◆ **WORK INSTRUCTION**:
Make an exact copy of the records, and keep the pictures out of it.

◆ **SUPPLIED INFORMATION**:
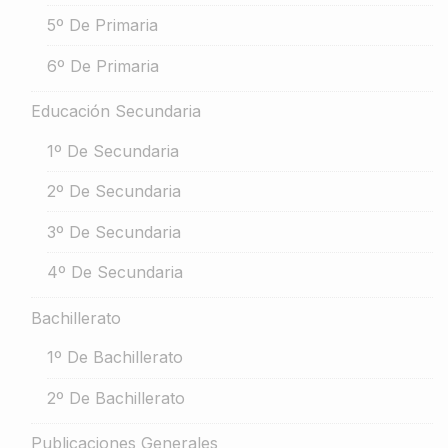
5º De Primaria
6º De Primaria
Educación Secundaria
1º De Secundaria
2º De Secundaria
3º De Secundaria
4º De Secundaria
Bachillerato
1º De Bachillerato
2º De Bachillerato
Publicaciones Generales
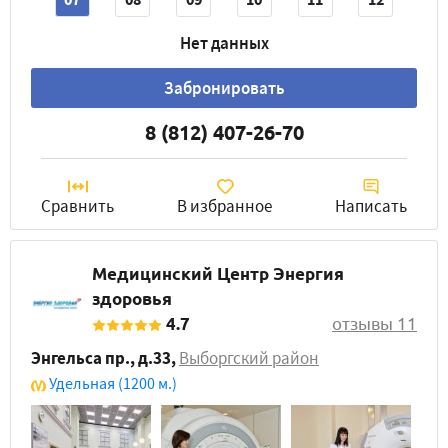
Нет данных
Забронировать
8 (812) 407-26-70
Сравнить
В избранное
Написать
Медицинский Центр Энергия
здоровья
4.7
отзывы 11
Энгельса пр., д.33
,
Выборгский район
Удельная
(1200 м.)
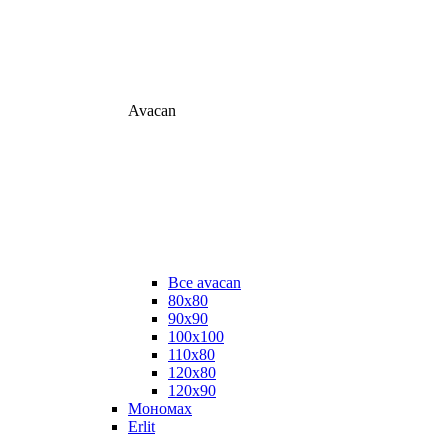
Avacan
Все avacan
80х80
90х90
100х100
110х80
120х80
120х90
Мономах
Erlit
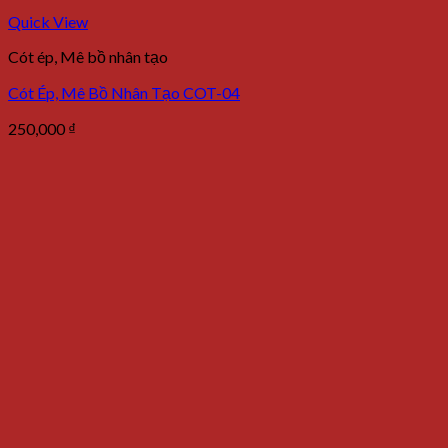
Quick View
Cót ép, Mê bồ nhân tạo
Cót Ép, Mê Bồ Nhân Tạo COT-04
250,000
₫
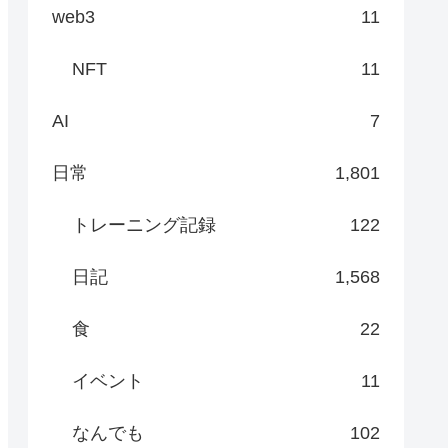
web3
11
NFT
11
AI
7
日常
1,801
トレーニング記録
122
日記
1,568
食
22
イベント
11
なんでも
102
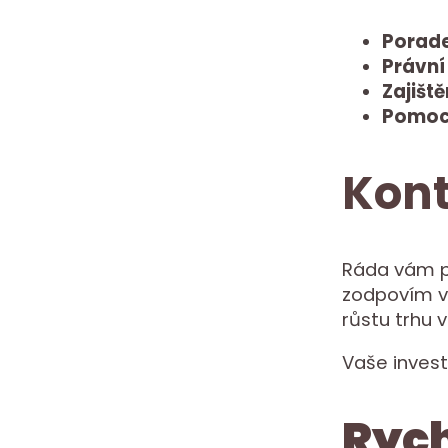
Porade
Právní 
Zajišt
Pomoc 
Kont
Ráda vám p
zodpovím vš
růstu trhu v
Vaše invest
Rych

◆ **RESPONSE TO THIS EXERCISE**:
5º De Primaria
6º De Primaria
Educación Secundaria
1º De Secundaria
2º De Secundaria
3º De Secundaria
4º De Secundaria
Bachillerato
1º De Bachillerato
2º De Bachillerato
Publicaciones Generales
Нет данных
Забронировать
8 (812) 407-26-70
Сравнить
В избранное
Написать
Медицинский Центр Энергия
здоровья
4.7
отзывы 11
Энгельса пр., д.33
,
Выборгский район
Удельная
(1200 м.)
Avacan
Все avacan
80х80
90х90
100х100
110х80
120х80
120х90
Мономах
Erlit
Quick View
Cót ép, Mê bồ nhân tạo
Cót Ép, Mê Bồ Nhân Tạo COT-04
250,000
₫
web3
11
NFT
11
AI
7
日常
1,801
トレーニング記録
122
日記
1,568
食
22
イベント
11
なんでも
102
Porade
Právní 
Zajišt
Pomoc 
Kont
Ráda vám p
zodpovím vš
růstu trhu v
Vaše invest
Rych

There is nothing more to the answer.